▶ _Task item_:
All lines with the word "will" must be pulled from the entries below.

▶ _Material provided_:

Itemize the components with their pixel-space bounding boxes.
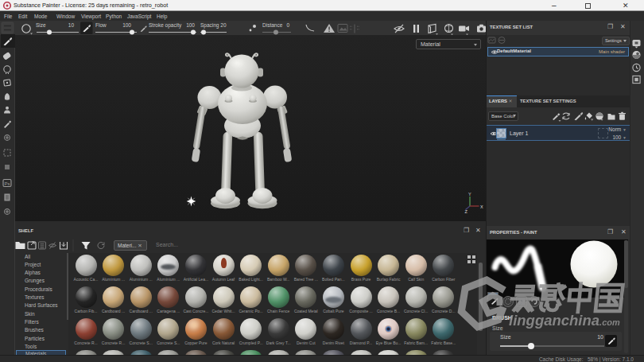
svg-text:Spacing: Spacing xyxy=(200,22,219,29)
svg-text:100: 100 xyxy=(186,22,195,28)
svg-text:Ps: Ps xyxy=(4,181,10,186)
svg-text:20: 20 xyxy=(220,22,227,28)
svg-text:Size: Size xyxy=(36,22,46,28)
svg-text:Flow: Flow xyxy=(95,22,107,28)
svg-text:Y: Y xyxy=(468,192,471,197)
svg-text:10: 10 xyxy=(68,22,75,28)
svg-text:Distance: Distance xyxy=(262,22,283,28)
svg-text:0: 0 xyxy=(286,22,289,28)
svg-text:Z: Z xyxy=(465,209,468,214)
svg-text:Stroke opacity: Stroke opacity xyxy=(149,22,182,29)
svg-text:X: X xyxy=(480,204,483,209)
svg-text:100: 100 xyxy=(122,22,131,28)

* * *

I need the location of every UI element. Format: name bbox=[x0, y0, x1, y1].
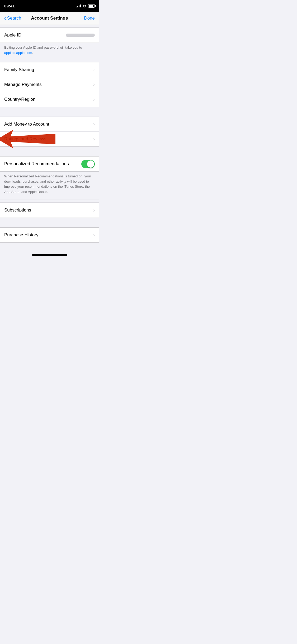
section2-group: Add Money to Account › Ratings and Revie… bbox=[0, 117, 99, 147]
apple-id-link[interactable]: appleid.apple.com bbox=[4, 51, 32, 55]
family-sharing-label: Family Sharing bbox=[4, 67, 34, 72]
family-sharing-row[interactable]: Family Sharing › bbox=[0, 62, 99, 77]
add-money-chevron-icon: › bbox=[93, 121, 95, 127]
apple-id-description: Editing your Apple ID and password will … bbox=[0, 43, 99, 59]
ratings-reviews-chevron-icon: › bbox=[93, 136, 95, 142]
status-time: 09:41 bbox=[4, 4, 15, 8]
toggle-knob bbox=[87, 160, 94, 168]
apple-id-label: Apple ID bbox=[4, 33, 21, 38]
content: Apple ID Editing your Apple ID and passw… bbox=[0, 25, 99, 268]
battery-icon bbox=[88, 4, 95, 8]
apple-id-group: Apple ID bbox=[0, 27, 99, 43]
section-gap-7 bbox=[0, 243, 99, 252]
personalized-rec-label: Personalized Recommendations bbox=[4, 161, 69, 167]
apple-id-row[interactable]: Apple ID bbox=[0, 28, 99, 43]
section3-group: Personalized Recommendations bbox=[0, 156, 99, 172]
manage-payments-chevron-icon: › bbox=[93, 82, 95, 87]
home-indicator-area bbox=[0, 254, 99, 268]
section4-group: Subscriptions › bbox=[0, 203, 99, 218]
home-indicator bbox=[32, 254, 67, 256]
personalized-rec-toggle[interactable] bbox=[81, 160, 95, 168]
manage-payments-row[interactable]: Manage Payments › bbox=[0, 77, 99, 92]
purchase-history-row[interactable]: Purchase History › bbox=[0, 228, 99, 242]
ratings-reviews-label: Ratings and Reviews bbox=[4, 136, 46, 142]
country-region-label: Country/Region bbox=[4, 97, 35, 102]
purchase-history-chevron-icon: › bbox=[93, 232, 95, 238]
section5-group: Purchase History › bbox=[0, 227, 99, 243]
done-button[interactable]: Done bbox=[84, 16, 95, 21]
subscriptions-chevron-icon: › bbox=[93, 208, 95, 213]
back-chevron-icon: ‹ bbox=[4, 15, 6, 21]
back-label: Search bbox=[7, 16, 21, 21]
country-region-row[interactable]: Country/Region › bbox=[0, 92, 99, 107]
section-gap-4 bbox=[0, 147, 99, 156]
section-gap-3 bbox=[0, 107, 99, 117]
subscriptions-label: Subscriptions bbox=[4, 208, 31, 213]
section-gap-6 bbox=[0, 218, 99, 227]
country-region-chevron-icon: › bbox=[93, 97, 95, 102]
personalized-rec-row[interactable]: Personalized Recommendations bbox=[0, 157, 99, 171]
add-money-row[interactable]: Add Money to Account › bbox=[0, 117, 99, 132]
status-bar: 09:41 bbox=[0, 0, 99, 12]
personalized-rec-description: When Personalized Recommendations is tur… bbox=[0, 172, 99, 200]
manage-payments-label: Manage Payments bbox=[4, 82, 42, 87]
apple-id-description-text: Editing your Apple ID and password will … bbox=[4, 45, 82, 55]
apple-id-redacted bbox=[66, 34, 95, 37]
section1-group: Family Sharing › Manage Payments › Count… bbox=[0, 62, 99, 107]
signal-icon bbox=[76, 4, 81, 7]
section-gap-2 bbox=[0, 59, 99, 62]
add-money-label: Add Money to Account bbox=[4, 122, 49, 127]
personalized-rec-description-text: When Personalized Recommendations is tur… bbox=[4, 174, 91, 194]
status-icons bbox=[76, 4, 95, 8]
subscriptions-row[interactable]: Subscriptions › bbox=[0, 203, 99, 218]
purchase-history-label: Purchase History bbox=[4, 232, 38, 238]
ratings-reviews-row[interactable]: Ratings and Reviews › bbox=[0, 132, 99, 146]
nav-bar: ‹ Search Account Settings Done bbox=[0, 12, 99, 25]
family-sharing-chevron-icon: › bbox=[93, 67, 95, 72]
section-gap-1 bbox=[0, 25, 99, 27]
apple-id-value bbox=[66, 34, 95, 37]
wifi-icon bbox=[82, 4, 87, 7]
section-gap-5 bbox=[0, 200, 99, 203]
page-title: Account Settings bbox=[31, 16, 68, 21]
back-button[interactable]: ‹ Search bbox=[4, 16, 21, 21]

▶ _Result_:
apple-id-description: Editing your Apple ID and password will … bbox=[0, 43, 99, 59]
apple-id-description-text: Editing your Apple ID and password will … bbox=[4, 45, 82, 55]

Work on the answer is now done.